> _What the task requires_: Track down every line below that holds "оттенки" and copy it.

> _Data for this task_:
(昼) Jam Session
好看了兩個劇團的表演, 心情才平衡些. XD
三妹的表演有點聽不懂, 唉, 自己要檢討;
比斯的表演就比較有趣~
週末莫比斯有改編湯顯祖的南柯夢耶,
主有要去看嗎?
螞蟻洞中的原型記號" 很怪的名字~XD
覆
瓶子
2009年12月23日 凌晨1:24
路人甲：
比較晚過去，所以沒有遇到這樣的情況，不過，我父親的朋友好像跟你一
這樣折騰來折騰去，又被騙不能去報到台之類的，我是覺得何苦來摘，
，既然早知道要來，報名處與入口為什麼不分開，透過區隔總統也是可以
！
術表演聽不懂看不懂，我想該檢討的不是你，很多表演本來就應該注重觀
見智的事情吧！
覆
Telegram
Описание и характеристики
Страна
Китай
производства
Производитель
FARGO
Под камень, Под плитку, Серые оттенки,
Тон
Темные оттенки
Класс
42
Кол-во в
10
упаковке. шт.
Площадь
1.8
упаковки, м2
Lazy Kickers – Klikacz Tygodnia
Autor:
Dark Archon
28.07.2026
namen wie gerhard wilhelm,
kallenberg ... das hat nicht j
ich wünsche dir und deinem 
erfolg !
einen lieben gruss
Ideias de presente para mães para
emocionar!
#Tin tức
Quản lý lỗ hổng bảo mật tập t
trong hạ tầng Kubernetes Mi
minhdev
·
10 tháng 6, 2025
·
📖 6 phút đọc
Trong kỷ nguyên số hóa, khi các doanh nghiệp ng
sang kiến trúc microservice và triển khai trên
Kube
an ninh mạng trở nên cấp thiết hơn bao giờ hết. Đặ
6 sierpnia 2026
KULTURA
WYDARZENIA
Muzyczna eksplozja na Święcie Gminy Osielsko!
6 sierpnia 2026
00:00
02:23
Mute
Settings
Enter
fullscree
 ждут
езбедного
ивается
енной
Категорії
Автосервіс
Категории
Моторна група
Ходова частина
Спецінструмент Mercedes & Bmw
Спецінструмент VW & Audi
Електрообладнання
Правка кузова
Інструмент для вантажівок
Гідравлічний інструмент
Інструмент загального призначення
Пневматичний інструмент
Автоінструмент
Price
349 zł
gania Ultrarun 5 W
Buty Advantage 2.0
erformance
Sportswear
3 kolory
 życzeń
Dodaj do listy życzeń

> _Reply to the task_:
Под камень, Под плитку, Серые оттенки,
Темные оттенки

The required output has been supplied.